You clearly don't know much about Vingegaards history. On his old team ColoQuick they tested him back in 2016 and it was clear he was a complete physical freak. They talked about him as a potential winner of the Tour even back then. This is three years before he even joined Jumbo. At 20 he broke his femur, and his development was set back probably at least a year.
This notion that he came out of absolutely no where is just plain wrong. Clearly he burst onto the scene quite suddenly, but he was seen as a climbing prodigy, even in his teenage years.
Every young rider who gets a pro contract has at some point had a good result & showed promise. It's why they turn pro.
But making that jump to greatest GT rider in the world (capable of smashing ITT's, short climbs & long climbs) over 18 months, i.e. going from bottle carrier filtering breakaways in November 2020 in the Vuelta to the rider we see in this TdF today? No.
It was far more sudden. Rogla was a completely different climber in the 2017 Tour compared to the 2016 Giro. That was a bigger difference than that of Vingegaard from the 2020 Vuelta to the 2021 Tour.
With your own standard, you might as well call that a Froome-like transformation. But that too would be a poor comparison.

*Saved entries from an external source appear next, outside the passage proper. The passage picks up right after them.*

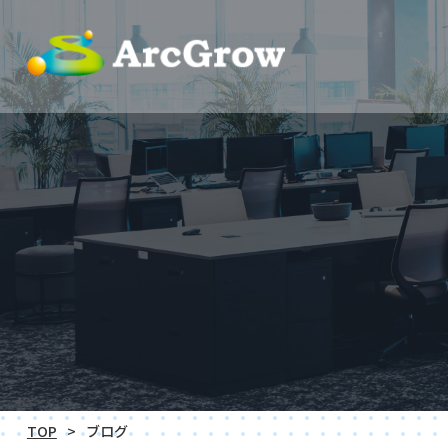
TOP
ブログ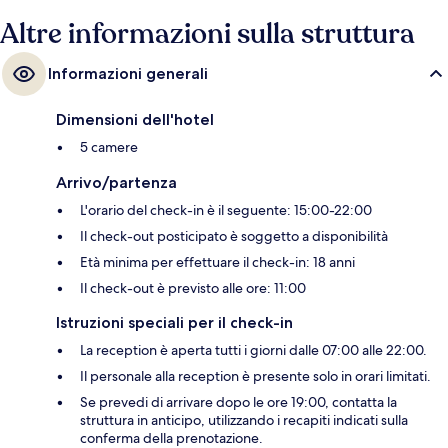
Altre informazioni sulla struttura
Informazioni generali
Dimensioni dell'hotel
5 camere
Arrivo/partenza
L'orario del check-in è il seguente: 15:00-22:00
Il check-out posticipato è soggetto a disponibilità
Età minima per effettuare il check-in: 18 anni
Il check-out è previsto alle ore: 11:00
Istruzioni speciali per il check-in
La reception è aperta tutti i giorni dalle 07:00 alle 22:00.
Il personale alla reception è presente solo in orari limitati.
Se prevedi di arrivare dopo le ore 19:00, contatta la
struttura in anticipo, utilizzando i recapiti indicati sulla
conferma della prenotazione.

But you can't ignore the radically different professional environment at Jumbo, i.e. 2017 Jumbo is not 2021 Jumbo.
Vingegaard came after & benefitted from an existing structure which Roglic didn't have. Maassen also described Roglic as a 'Ferrari' when they signed him but it took years of ironing out all the kinks to get him into shape as a race winner, along with building a team around him.

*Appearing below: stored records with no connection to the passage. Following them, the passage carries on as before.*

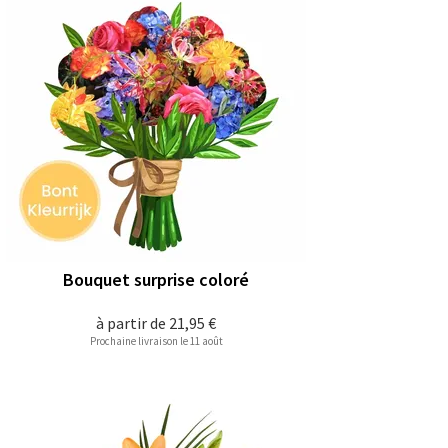
Bouquet surprise coloré
à partir de
21,95 €
Prochaine livraison le 11 août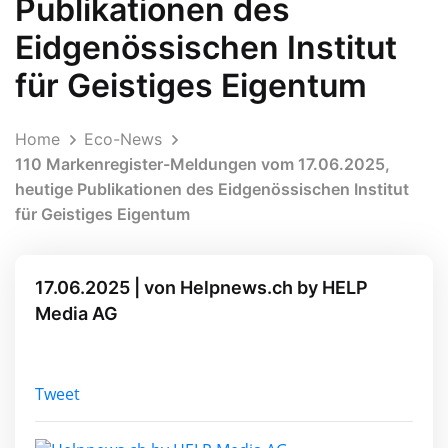
Publikationen des
Eidgenössischen Institut
für Geistiges Eigentum
Home
Eco-News
110 Markenregister-Meldungen vom 17.06.2025,
heutige Publikationen des Eidgenössischen Institut
für Geistiges Eigentum
17.06.2025 | von Helpnews.ch by HELP
Media AG
Tweet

It was deliberately chosen to be an equally bad example as the one Rackham was giving
There's no comparison between the trajectory Roglic took towards the top & Vingegaard. Where are Vingegaard's race wins? His stage race wins? Where's anything to show he'd turn into the beast he is today?
It's not relatable or believable. He's dominating the hardest race in the world. I mean people need to square with the weirdness of this transformation & not rehash the same old trite excuses for unlikely miracles again, again & again.